Publication: shippingscene Issued: Date: 2012-09-14 Reporter:

Submarines Accident was like a Fender-Bender - SA Navy




Date 2012-09-14
Web Link

The accident to the SA Navy submarine SAS QUEEN MODJADJI on 17 July, when the boat hit the seabed during a training exercise, has been passed off by the navy and others as the equivalent of a ‘fender-bender’ collision between cars.

This surprising appraisal of an incident that could under other circumstances have had tragic results, may make for a neat deflection but hasn’t escaped the attention of a Freedom Front politician, Pieter Groenewald who asked some searching questions of the Minister of Defence and Military Veterans. The minister responded that a board of enquiry had been appointed and would be looking into the affair.

Meanwhile, the minister continued, the submarine has been repaired and will be available to take part in the forthcoming Operation Atlasur IX and IBSAMAR involving the navies of several South American nations (Atlasur) and later Brazil and India (IBSAMAR).

The accident happened during a routine diving safety drill off the KZN coast but the submarine struck the bottom of the seabed, resulting in a 1.5 x 1.5m dent in the boat’s outer hull opposite the area of the main ballast tank. Fortunately the seabed was mud and sand. There were no injuries to crew on board at the time and the submarine was able to resurface and proceed to Durban where an inspection by divers could be carried out. Once it was ascertained that there was no immediate risk to the submarine, SAS Queen Modjadji resumed her voyage and returned to Simon’s Town where she was taken out of the water for a full inspection and repairs.

Hydraulic oil pressure failure was offered as the reason for the accident.

Groenewald was having none of this and said he wanted to see disciplinary action being taken. “The reply of the Minister confirms my allegations that there had been negligence and poor training. The exercise was carried out precisely to imitate such a situation where the hydraulic pressure in the submarine should be stopped. Such exercises have strict security measures that have to be followed and it is clear that these measures were not implemented. The outcome of the Board of Inquiry is being awaited and disciplinary steps should be taken.”

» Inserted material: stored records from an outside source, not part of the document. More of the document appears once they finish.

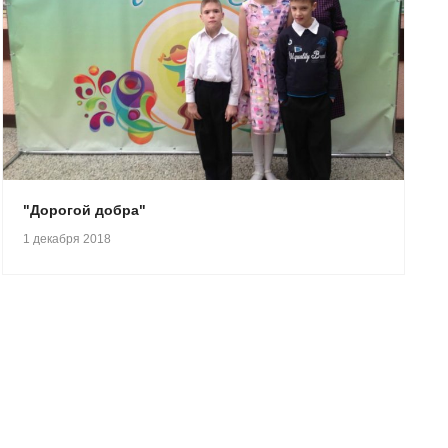
"Дорогой добра"
1 декабря 2018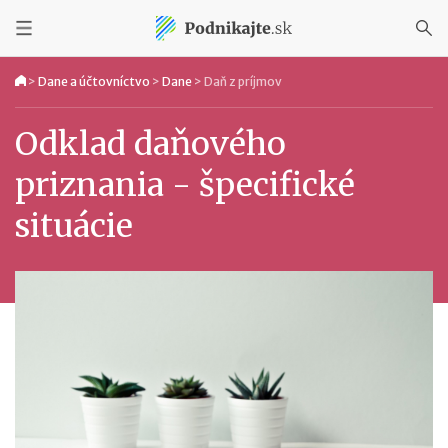
>
Dane a účtovníctvo
>
Dane
>
Daň z príjmov
Odklad daňového
priznania - špecifické
situácie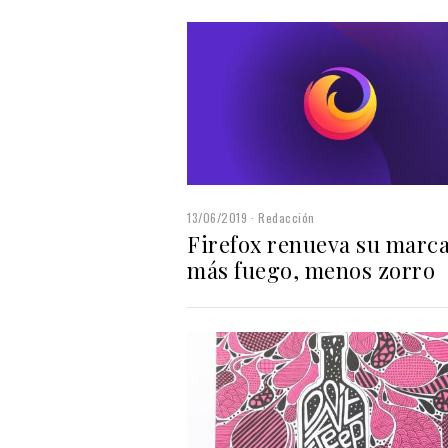
13/06/2019
Redacción
Firefox renueva su marca
más fuego, menos zorro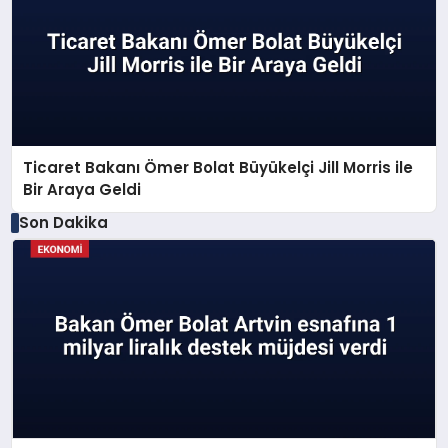
Ticaret Bakanı Ömer Bolat Büyükelçi Jill Morris ile
Bir Araya Geldi
Son Dakika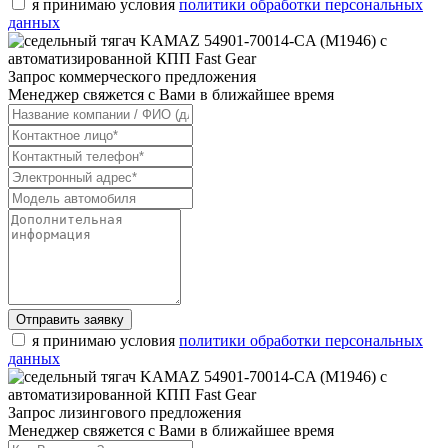
я принимаю условия
политики обработки персональных
данных
Запрос коммерческого предложения
Менеджер свяжется с Вами в ближайшее время
Отправить заявку
я принимаю условия
политики обработки персональных
данных
Запрос лизингового предложения
Менеджер свяжется с Вами в ближайшее время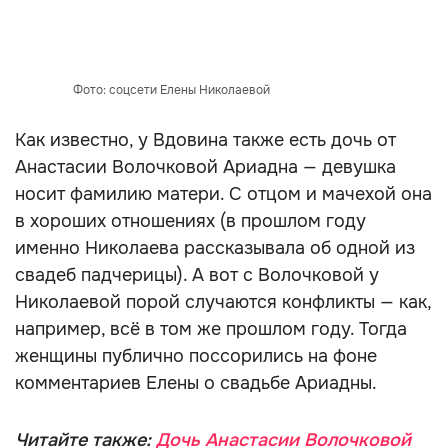
Фото: соцсети Елены Николаевой
Как известно, у Вдовина также есть дочь от
Анастасии Волочковой Ариадна — девушка
носит фамилию матери. С отцом и мачехой она
в хороших отношениях (в прошлом году
именно Николаева рассказывала об одной из
свадеб падчерицы). А вот с Волочковой у
Николаевой порой случаются конфликты — как,
например, всё в том же прошлом году. Тогда
женщины публично поссорились на фоне
комментариев Елены о свадьбе Ариадны.
Читайте также:
Дочь Анастасии Волочковой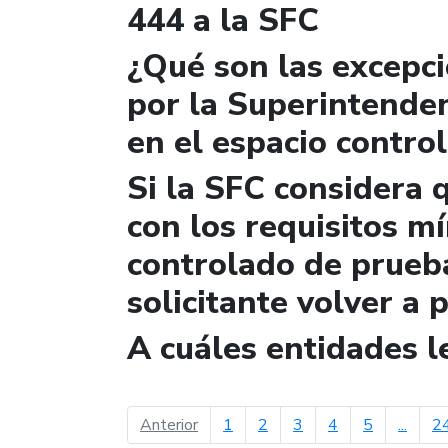
444 a la SFC
¿Qué son las excepc
por la Superintende
en el espacio contro
Si la SFC considera 
con los requisitos m
controlado de prueb
solicitante volver a 
A cuáles entidades 
página anterior
Anterior
1
2
3
4
5
...
2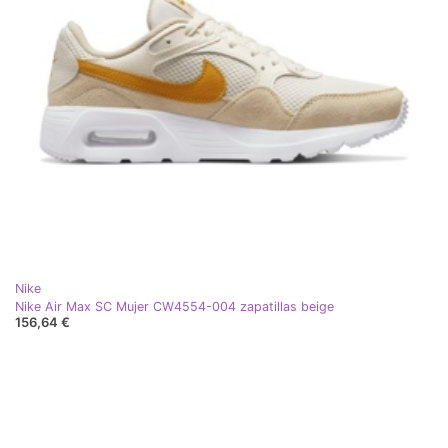
Nike
Nike Air Max SC Mujer CW4554-004 zapatillas beige
156,64 €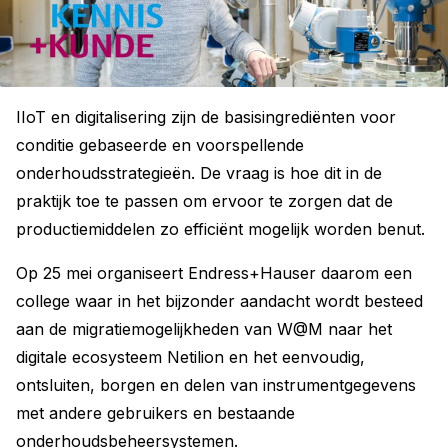
IIoT en digitalisering zijn de basisingrediënten voor
conditie gebaseerde en voorspellende
onderhoudsstrategieën. De vraag is hoe dit in de
praktijk toe te passen om ervoor te zorgen dat de
productiemiddelen zo efficiënt mogelijk worden benut.
Op 25 mei organiseert Endress+Hauser daarom een
college waar in het bijzonder aandacht wordt besteed
aan de migratiemogelijkheden van W@M naar het
digitale ecosysteem Netilion en het eenvoudig,
ontsluiten, borgen en delen van instrumentgegevens
met andere gebruikers en bestaande
onderhoudsbeheersystemen.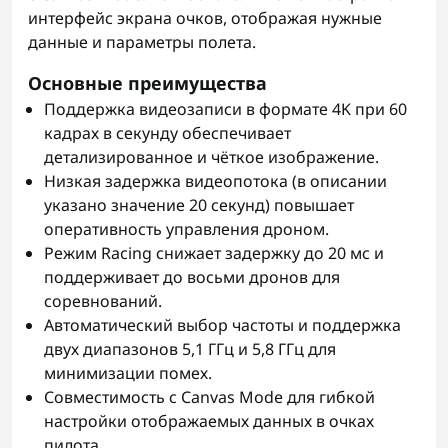
интерфейс экрана очков, отображая нужные
данные и параметры полета.
Основные преимущества
Поддержка видеозаписи в формате 4K при 60
кадрах в секунду обеспечивает
детализированное и чёткое изображение.
Низкая задержка видеопотока (в описании
указано значение 20 секунд) повышает
оперативность управления дроном.
Режим Racing снижает задержку до 20 мс и
поддерживает до восьми дронов для
соревнований.
Автоматический выбор частоты и поддержка
двух диапазонов 5,1 ГГц и 5,8 ГГц для
минимизации помех.
Совместимость с Canvas Mode для гибкой
настройки отображаемых данных в очках
пилота.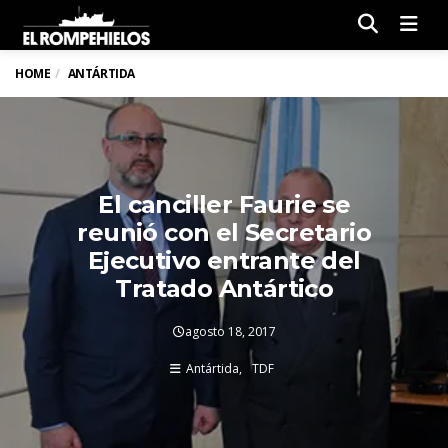
Men
HOME
ANTÁRTIDA
El canciller Faurie se
reunió con el Secretario
Ejecutivo entrante del
Tratado Antártico
agosto 18, 2017
Antártida
TDF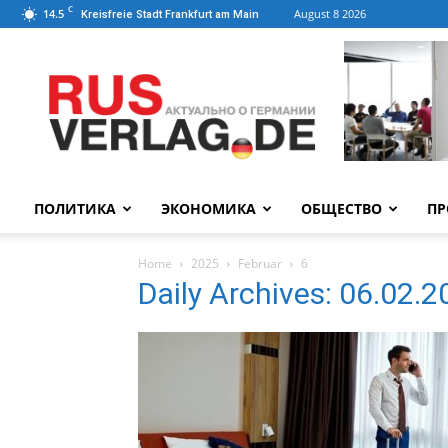
C
14.5
August 8 2026
Kreisfreie Stadt Frankfurt am Main
ПОЛИТИКА
ЭКОНОМИКА
ОБЩЕСТВО
ПР
Home
2025
Februar
6
Daily Archives: 06.02.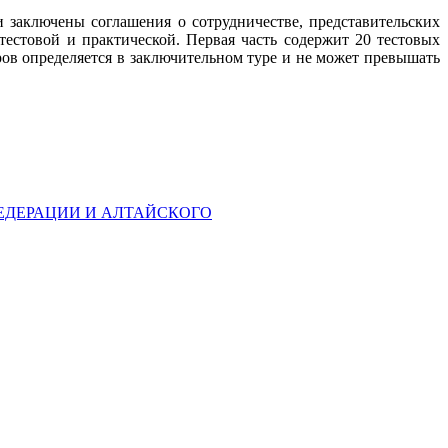
и заключены соглашения о сотрудничестве, представительских
тестовой и практической. Первая часть содержит 20 тестовых
ров определяется в заключительном туре и не может превышать
ЕДЕРАЦИИ И АЛТАЙСКОГО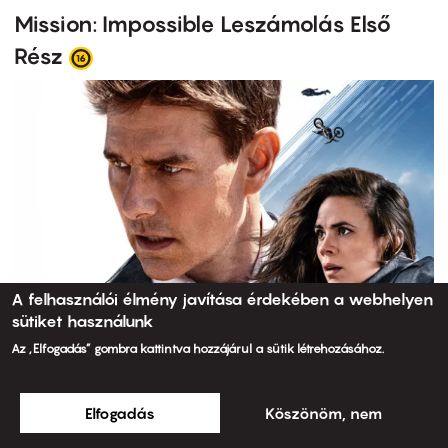
Mission: Impossible Leszámolás Első
Rész
A felhasználói élmény javítása érdekében a webhelyen
sütiket használunk
Az „Elfogadás” gombra kattintva hozzájárul a sütik létrehozásához.
Elfogadás
Köszönöm, nem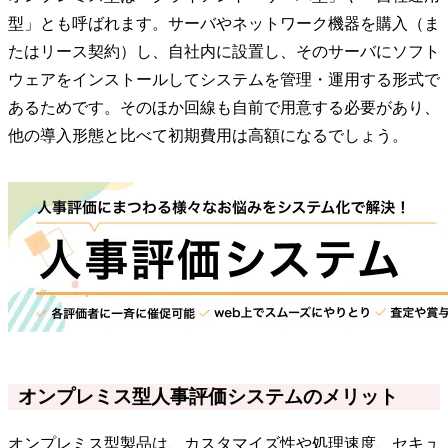
型」とも呼ばれます。サーバやネットワーク機器を購入（ま
たはリース契約）し、自社内に設置し、そのサーバにソフト
ウェアをインストールしてシステムを管理・運用する形式で
あるためです。そのほか回線も自前で用意する必要があり、
他の導入形態と比べて初期費用は高額になるでしょう。
オンプレミス型人事評価システムのメリット
オンプレミス型製品は、カスタマイズ性や処理速度、セキュ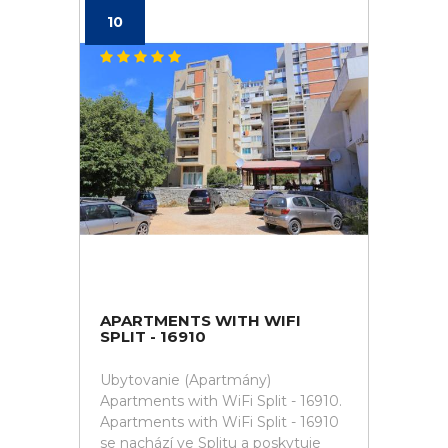
10
APARTMENTS WITH WIFI
SPLIT - 16910
Ubytovanie (Apartmány)
Apartments with WiFi Split - 16910.
Apartments with WiFi Split - 16910
se nachází ve Splitu a poskytuje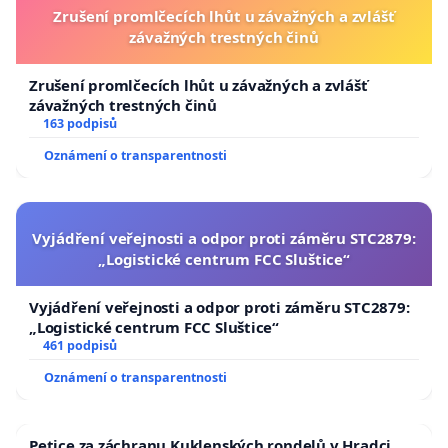
Zrušení promlčecích lhůt u závažných a zvlášť
závažných trestných činů
Zrušení promlčecích lhůt u závažných a zvlášť
závažných trestných činů
163 podpisů
Oznámení o transparentnosti
Vyjádření veřejnosti a odpor proti záměru STC2879:
„Logistické centrum FCC Sluštice“
Vyjádření veřejnosti a odpor proti záměru STC2879:
„Logistické centrum FCC Sluštice“
461 podpisů
Oznámení o transparentnosti
Petice za záchranu Kuklenských rondelů v Hradci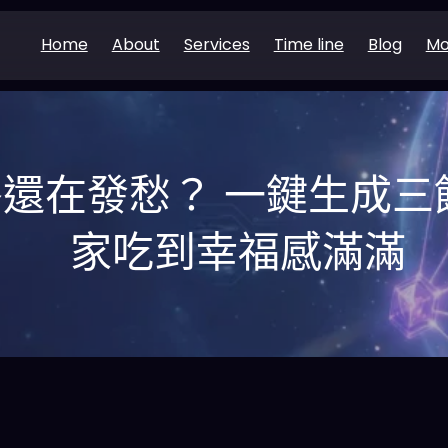
Home
About
Services
Time line
Blog
Mo
r晚餐還在發愁？ 一鍵生成
家吃到幸福感滿滿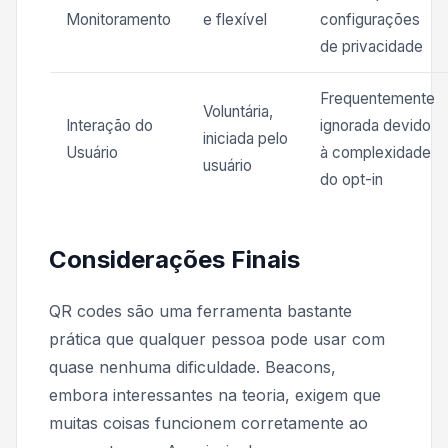
Monitoramento
e flexível
configurações
de privacidade
Frequentemente
Voluntária,
Interação do
ignorada devido
iniciada pelo
Usuário
à complexidade
usuário
do opt-in
Considerações Finais
QR codes são uma ferramenta bastante
prática que qualquer pessoa pode usar com
quase nenhuma dificuldade. Beacons,
embora interessantes na teoria, exigem que
muitas coisas funcionem corretamente ao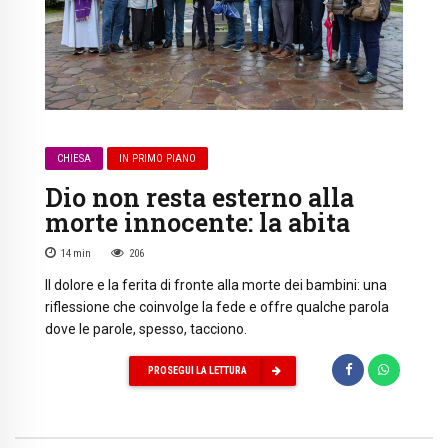
CHIESA
IN PRIMO PIANO
Dio non resta esterno alla
morte innocente: la abita
14
min
206
Il dolore e la ferita di fronte alla morte dei bambini: una
riflessione che coinvolge la fede e offre qualche parola
dove le parole, spesso, tacciono.
PROSEGUI LA LETTURA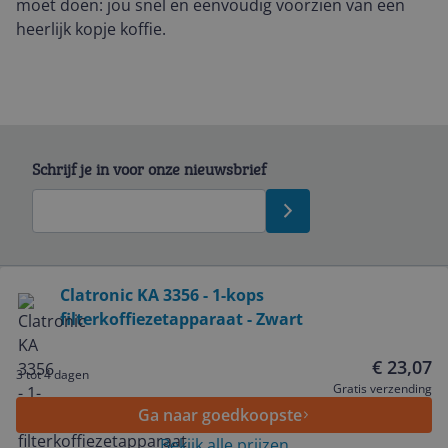
moet doen: jou snel en eenvoudig voorzien van een
heerlijk kopje koffie.
Schrijf je in voor onze nieuwsbrief
Bekijk product
Clatronic KA 3356 - 1-kops
filterkoffiezetapparaat - Zwart
Service
€ 23,07
3 tot 4 dagen
Algemeen
Gratis verzending
Ga naar goedkoopste
Bekijk alle prijzen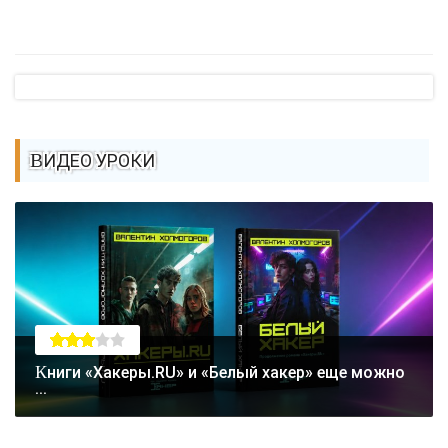
ВИДЕО УРОКИ
Книги «Хакеры.RU» и «Белый хакер» еще можно
...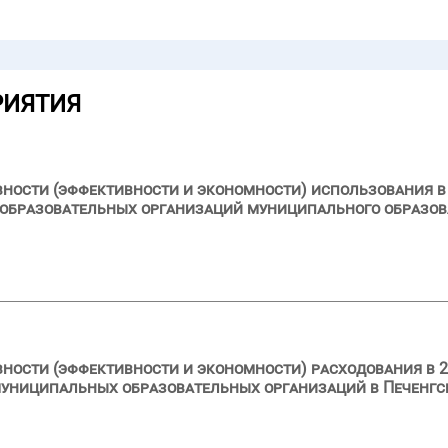
РИЯТИЯ
вности (эффективности и экономности) использования в 
образовательных организаций муниципального образов
вности (эффективности и экономности) расходования в 2
муниципальных образовательных организаций в Печенг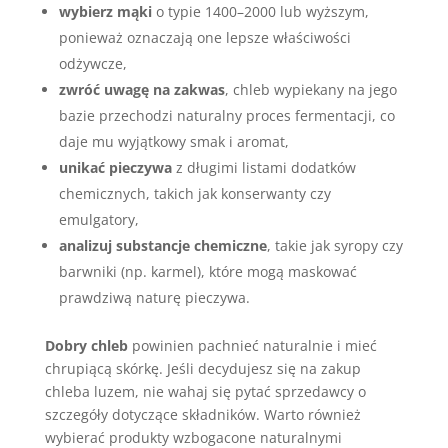
wybierz mąki
o typie 1400–2000 lub wyższym,
ponieważ oznaczają one lepsze właściwości
odżywcze,
zwróć uwagę na zakwas
, chleb wypiekany na jego
bazie przechodzi naturalny proces fermentacji, co
daje mu wyjątkowy smak i aromat,
unikać pieczywa
z długimi listami dodatków
chemicznych, takich jak konserwanty czy
emulgatory,
analizuj substancje chemiczne
, takie jak syropy czy
barwniki (np. karmel), które mogą maskować
prawdziwą naturę pieczywa.
Dobry chleb
powinien pachnieć naturalnie i mieć
chrupiącą skórkę. Jeśli decydujesz się na zakup
chleba luzem, nie wahaj się pytać sprzedawcy o
szczegóły dotyczące składników. Warto również
wybierać produkty wzbogacone naturalnymi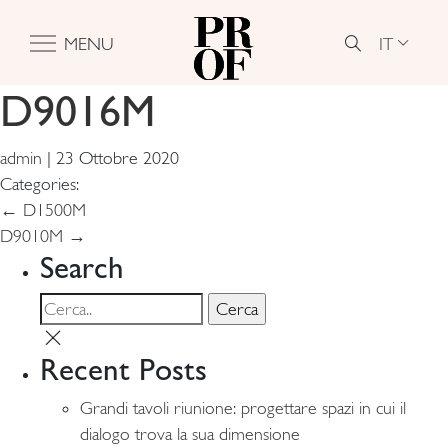
IT
MENU
D9016M
admin
|
23 Ottobre 2020
Categories:
Navigazione
←
D1500M
D9010M
→
articoli
Search
Recent Posts
Grandi tavoli riunione: progettare spazi in cui il
dialogo trova la sua dimensione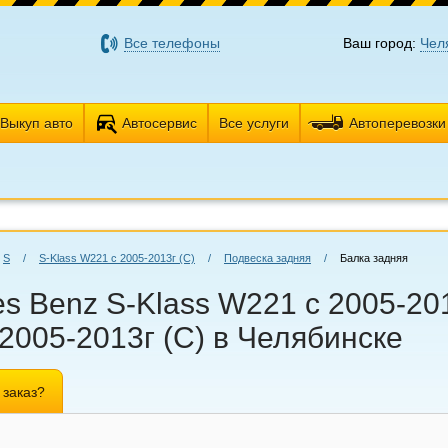
Все телефоны
Ваш город:
Чел
Выкуп авто
Автосервис
Все услуги
Автоперевозки
S
/
S-Klass W221 с 2005-2013г (С)
/
Подвеска задняя
/
Балка задняя
s Benz S-Klass W221 с 2005-201
2005-2013г (С) в Челябинске
 заказ?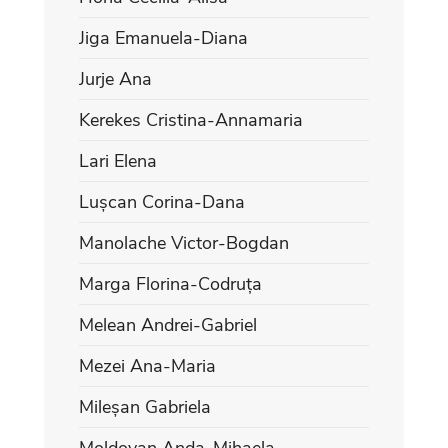
Jiga Emanuela-Diana
Jurje Ana
Kerekes Cristina-Annamaria
Lari Elena
Lușcan Corina-Dana
Manolache Victor-Bogdan
Marga Florina-Codruța
Melean Andrei-Gabriel
Mezei Ana-Maria
Mileșan Gabriela
Moldovan Anda-Mihaela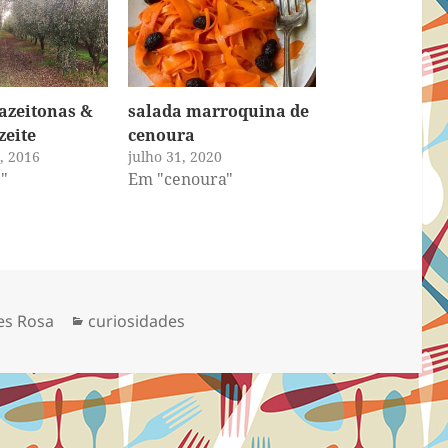
azeitonas &
salada marroquina de
zeite
cenoura
, 2016
julho 31, 2020
"
Em "cenoura"
Categorias
es Rosa
curiosidades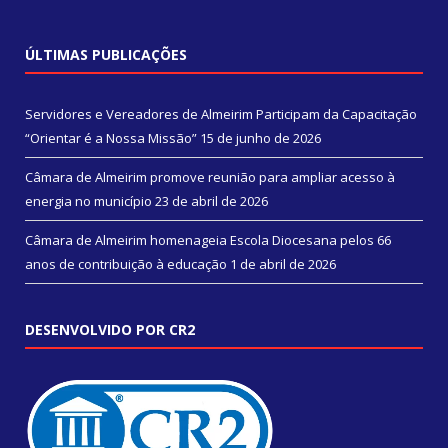
ÚLTIMAS PUBLICAÇÕES
Servidores e Vereadores de Almeirim Participam da Capacitação
“Orientar é a Nossa Missão”
15 de junho de 2026
Câmara de Almeirim promove reunião para ampliar acesso à
energia no município
23 de abril de 2026
Câmara de Almeirim homenageia Escola Diocesana pelos 66
anos de contribuição à educação
1 de abril de 2026
DESENVOLVIDO POR CR2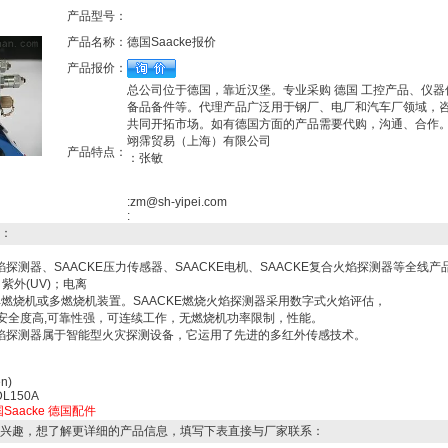
产品型号：
产品名称：
德国Saacke报价
产品报价：
总公司位于德国，靠近汉堡。专业采购 德国 工控产品、仪器
备品备件等。代理产品广泛用于钢厂、电厂和汽车厂领域，
共同开拓市场。如有德国方面的产品需要代购，沟通、合作
翊霈贸易（上海）有限公司
产品特点：
：张敏
:zm@sh-yipei.com
:
：
焰探测器、SAACKE压力传感器、SAACKE电机、SAACKE复合火焰探测器等全线产
；紫外(UV)；电离
有单燃烧机或多燃烧机装置。SAACKE燃烧火焰探测器采用数字式火焰评估，
安全度高,可靠性强，可连续工作，无燃烧机功率限制，性能。
火焰探测器属于智能型火灾探测设备，它运用了先进的多红外传感技术。
n)
DL150A
Saacke
德国配件
兴趣，想了解更详细的产品信息，填写下表直接与厂家联系：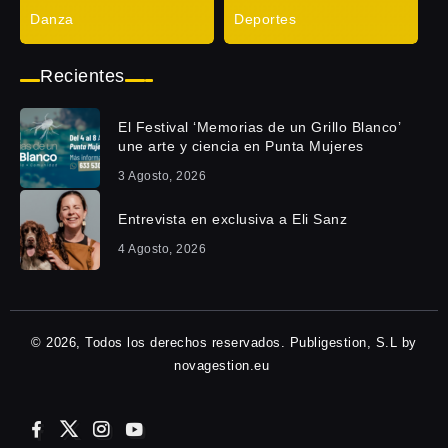
Danza
Deportes
Recientes
El Festival ‘Memorias de un Grillo Blanco’
une arte y ciencia en Punta Mujeres
3 Agosto, 2026
Entrevista en exclusiva a Eli Sanz
4 Agosto, 2026
© 2026, Todos los derechos reservados. Publigestion, S.L by
novagestion.eu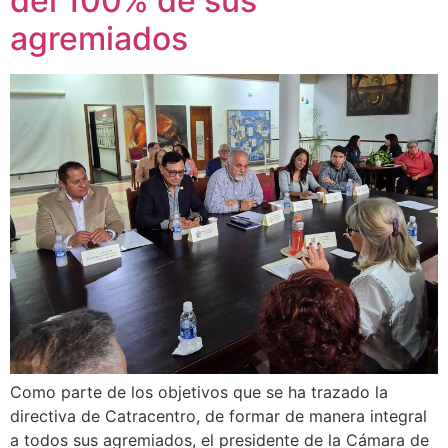
del 100% de sus
agremiados
Como parte de los objetivos que se ha trazado la
directiva de Catracentro, de formar de manera integral
a todos sus agremiados, el presidente de la Cámara de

Naval apologists have tried to pass off the accident as something that just happened, giving examples of other navies that have experienced similar accidents. While the inquiry will hopefully reveal the full facts, the accidents in other navies offers little reason for feeling complacent with what happens in this country’s navy and a full public explanation of the inquiry’s findings must be made available.

With acknowledgement to shippingscene.

The naval apologist of note and of relevance is their man on the outside and the inside, Helmoed-Romer Heitman.

There are only two explanation for this accident.

1.      It was carried out in water that was too shallow.

Therefore there was insufficient headroom to plane out of the dive caused by the simulated plane failure caused by cutting hydraulic power to the diving planes.

The captain is guilty of recklessness and negligence.

2.      The crew actually lost control of the submarine during the simulated plane failure.

The sea bottom saved the boat.

The captain and his crew are guilty of ineptitude.

Real hydraulic oil pressure failure is highly unlikely.

Even still, if there was real hydraulic oil pressure failure, this is a very easy situation from which to recover.

The submarines motors simply get switch to neutral and then to reverse.

The submarine cannot sink on its own to below its preset depth.

So it stops diving under forward motor and plane control and then reverses back to it preset depth.

Then the planes are unjammed or the hydraulic pressure rectified and then the submarine returns to the surface - or dives again for the gungho or in wartime.

This is a matter of inexperience and poor training as well as possibly negligence - not system failure.

Keelhaul them and the bullshitters who protect them.